Gary An, a brand new member of the surgical faculty at the University of Chicago Medical Center, observed the “translational dilemma” firsthand early in his career. Working in the critical care unit at Cook County Hospital, An saw patient after patient succumb to sepsis, an overwhelming, stubborn infection of the body that leads to organ failure and often death. An enormous body of research has described the biological steps that underlie sepsis, but almost every intervention proposed by that research has failed in clinical trials.
“None of those things tried at that time worked; in fact, some of them were even detrimental,” An said. “The critical care literature were filled with editorials – ‘What are we doing wrong? What’s the problem?'”
Those failures led An to the study of complexity, systems where the overall behavior is not explained simply by the underlying rules. An reasoned that the only way to properly study such a system is to generate computer models capable of testing hypotheses, not just creating them. With computer modeling software that was relatively easy to learn – “designed to teach elementary school students about bird and traffic,” he said – An created an in silico model of sepsis.
The model drew upon published research to create a biological network of immune system factors that simulated a real patient experiencing sepsis.
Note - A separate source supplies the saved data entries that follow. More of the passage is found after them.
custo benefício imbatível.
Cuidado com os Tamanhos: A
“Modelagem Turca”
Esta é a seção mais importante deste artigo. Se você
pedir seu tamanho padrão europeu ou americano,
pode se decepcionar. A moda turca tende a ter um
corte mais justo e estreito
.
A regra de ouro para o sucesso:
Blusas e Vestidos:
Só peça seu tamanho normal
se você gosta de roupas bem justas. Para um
Then he re-ran the strategies tested in the clinical trials – and found results (published in 2004) that could have saved drug companies and researchers a lot of time and money.
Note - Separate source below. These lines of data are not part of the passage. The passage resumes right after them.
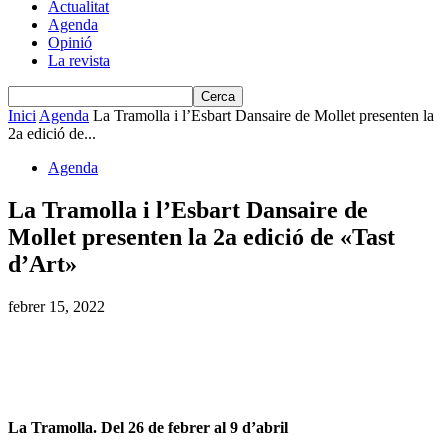
Actualitat
Agenda
Opinió
La revista
Inici
Agenda
La Tramolla i l’Esbart Dansaire de Mollet presenten la
2a edició de...
Agenda
La Tramolla i l’Esbart Dansaire de
Mollet presenten la 2a edició de «Tast
d’Art»
febrer 15, 2022
La Tramolla. Del 26 de febrer al 9 d’abril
“As it turns out, none of them worked, and some of them actually hurt simulated patients, which is what the trials showed,” An said. “The result of the simulated trial itself is not novel, we knew that was how it would happen. But if you had these means of testing the plausibility of the interventions that you had in mind [before the trial], it would have caused you to think about whether this is actually a good idea before you spend millions on clinical trials.”
In the Science Translational Medicine article, An argues for wider acceptance of that approach – not rational drug design, but rational drug evaluation. Potential new treatments suggested by computational data mining or laboratory animal studies can be tested on computer models before they are tested on patients, he suggests. The idea is similar to what engineers do for the design of bombs, airplanes or microchips, where the end product is extensively tested virtually before the first prototype is built.
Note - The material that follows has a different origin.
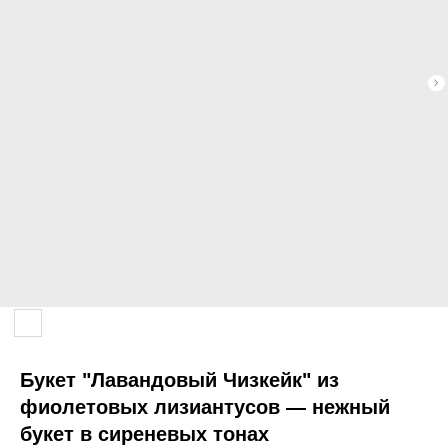
Букет "Лавандовый Чизкейк" из
фиолетовых лизиантусов — нежный
букет в сиреневых тонах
The problem is that scientists’ understanding of the rules of biology lags far behind understanding of the laws of physics, which inform most engineering models. But An argues (and proves with his sepsis model) that one doesn’t always need a complete model to test a medical hypothesis, merely a sufficient one. And by lowering the technological bar to creating those models, both in terms of programming skill and computational power, different researchers can pit their own models against each other in an evolutionary process to determine which are most fit – or sufficient.
“The models themselves become a means of communication,” An said. “But in order for that to happen you have to dramatically decrease the technological threshold to be able to create those models.”
With the world’s fastest supercomputers recently breaking the “petaflop” barrier of over 1,000,000,000,000,000 operations per second, the power to do ever more complicated computations is at hand. But An’s research and opinion piece remind scientists that such power is only useful if invested wisely, and that generating questions without generating answers won’t help translate theoretical treatments into reality.